Total transparency, I'm one of the co-founders of Plaid[1]. Plaid's at the center of this in the US so we've been following this standard closely. It's exciting to see Europe and the UK taking this step forward - I'm hopeful that there will be some exciting news coming from the US pretty soon. More transparency and accessibility in this space is crucial - at the end of the day it has to be about enabling developers to build new products and enabling consumers to have real choice, while at the same time preserving (sometime arduous) compliance and security needs. If anyone ever wants to nerd out about banking standards or get involved feel free to shoot me an email at william[at]plaid.com.

[1] https://www.plaid.com


If there is something happening in the US, it would be great if the UK and US efforts could align.


When are US banks going to come around to open banking?
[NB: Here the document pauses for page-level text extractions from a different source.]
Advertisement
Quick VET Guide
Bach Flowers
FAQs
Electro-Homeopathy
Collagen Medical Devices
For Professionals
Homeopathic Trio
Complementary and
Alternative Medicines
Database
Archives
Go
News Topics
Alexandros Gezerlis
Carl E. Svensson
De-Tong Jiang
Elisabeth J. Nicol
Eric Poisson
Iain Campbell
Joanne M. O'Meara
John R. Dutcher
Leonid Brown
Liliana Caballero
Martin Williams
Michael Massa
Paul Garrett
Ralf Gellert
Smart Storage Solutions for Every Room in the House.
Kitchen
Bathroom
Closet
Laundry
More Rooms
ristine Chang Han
They need to come around to the model where they provide the infrastructure and let third parties manage the customer interaction.

RobinHood's model[1] is pretty interesting in this respect. They are managing the highly regulated part of stock trading and letting API clients deal with the customer experience. This enable trading to be done from any number of apps that consumers are using without those app developers from having to deal with the regulated investment management component.

This is the model that banks should adopt. Unfortunately, it will take incumbent a long time to come around to this.

I've written about opening up bank data here: https://www.linkedin.com/pulse/let-my-financial-data-free-jo...

[1] http://www.financemagnates.com/fintech/investing/robinhood-g...


> When are US banks going to come around to open banking? They need to come around to the model where they provide the infrastructure and let third parties manage the customer interaction.

When they have an incentive to. No one is going to change their business unless financially incentivized to do so.

To your other point, you can use Bancorp bank if you want to build a tech platform on top of a real bank. That's how BankSimple (now just Simple.com) built their platform.


"Let third parties manage the customer interaction."

Bad idea. Dealing directly with a regulated bank, you know who to blame and have more legal protections. With some third-party intermediary, who pays for fraud? App developers will try to wiggle out of taking any responsibility. PayPal and WePay, for example, have routinely done that.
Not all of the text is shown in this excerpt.